*Directions*.
Every line below that contains the word "draw" must be copied.

*** Supplied material ***

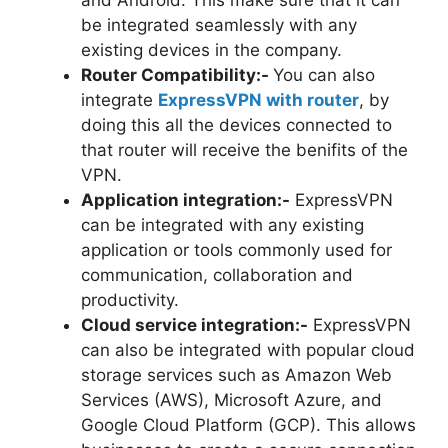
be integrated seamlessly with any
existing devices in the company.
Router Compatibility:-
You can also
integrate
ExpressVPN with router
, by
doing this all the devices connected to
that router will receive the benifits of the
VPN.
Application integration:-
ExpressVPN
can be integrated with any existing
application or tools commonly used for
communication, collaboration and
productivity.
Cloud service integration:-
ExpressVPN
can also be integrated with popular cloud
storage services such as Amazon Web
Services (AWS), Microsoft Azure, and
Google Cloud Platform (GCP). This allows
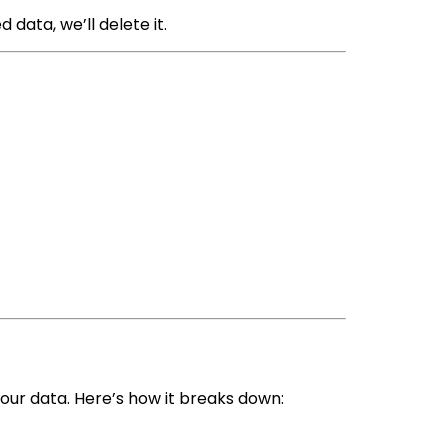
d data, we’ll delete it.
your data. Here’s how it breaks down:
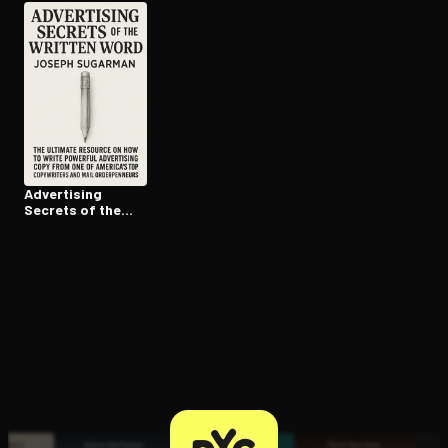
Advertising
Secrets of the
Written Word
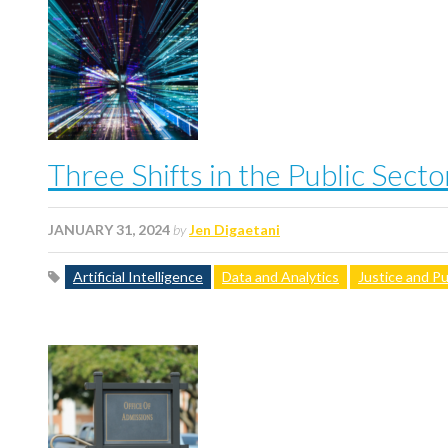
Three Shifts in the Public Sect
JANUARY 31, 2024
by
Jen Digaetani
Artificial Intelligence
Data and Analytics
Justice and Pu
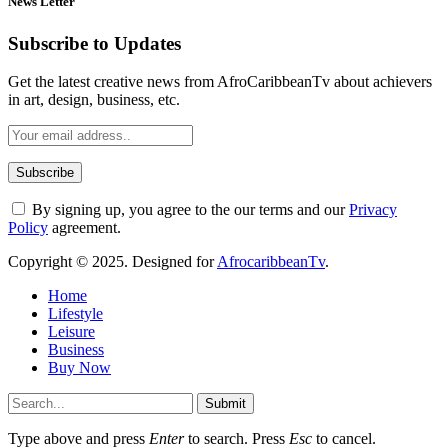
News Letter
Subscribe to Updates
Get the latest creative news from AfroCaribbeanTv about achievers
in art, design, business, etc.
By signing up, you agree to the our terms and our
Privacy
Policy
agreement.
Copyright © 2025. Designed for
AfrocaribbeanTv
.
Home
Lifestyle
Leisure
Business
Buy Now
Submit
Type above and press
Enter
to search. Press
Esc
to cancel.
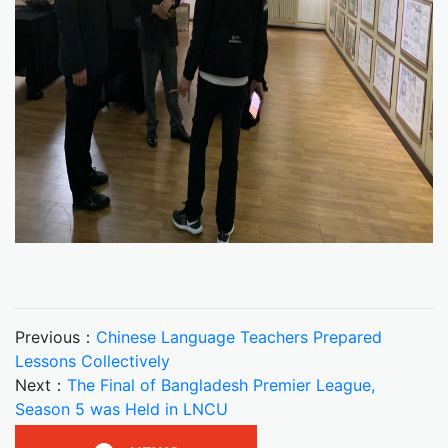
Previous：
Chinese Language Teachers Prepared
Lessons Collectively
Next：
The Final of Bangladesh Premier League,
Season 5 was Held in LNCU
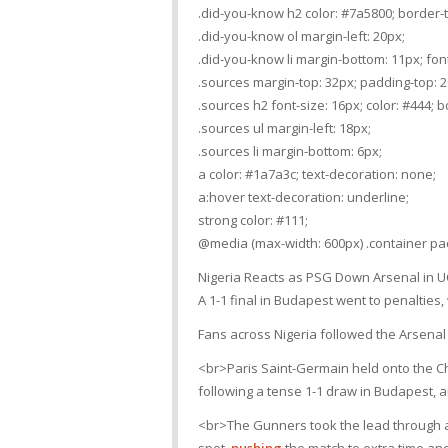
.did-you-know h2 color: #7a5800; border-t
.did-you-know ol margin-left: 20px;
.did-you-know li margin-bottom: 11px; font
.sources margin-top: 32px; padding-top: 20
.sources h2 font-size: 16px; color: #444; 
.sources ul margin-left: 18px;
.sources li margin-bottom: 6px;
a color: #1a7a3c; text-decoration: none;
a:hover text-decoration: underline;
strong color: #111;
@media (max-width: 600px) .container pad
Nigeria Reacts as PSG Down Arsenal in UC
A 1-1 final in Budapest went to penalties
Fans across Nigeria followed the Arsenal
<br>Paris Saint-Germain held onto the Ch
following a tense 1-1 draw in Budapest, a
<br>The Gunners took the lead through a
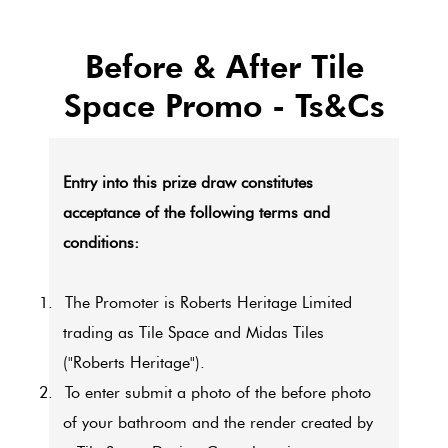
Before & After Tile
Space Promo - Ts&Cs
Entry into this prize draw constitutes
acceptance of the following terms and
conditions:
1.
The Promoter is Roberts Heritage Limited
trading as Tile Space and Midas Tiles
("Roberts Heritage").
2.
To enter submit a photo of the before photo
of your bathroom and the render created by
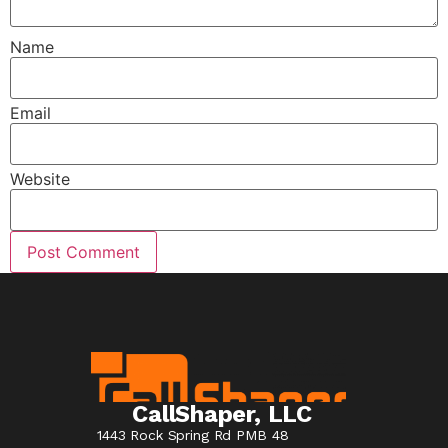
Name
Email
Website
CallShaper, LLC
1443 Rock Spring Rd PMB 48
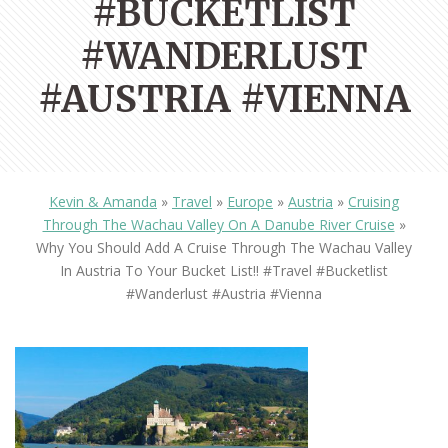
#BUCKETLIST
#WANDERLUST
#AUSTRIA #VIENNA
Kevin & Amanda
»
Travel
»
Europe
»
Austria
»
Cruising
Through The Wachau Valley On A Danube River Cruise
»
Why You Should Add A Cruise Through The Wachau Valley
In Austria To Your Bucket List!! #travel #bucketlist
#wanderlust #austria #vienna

*** End of Supplied material ***

*Result*.
following a tense 1-1 draw in Budapest, a
Entry into this prize draw constitutes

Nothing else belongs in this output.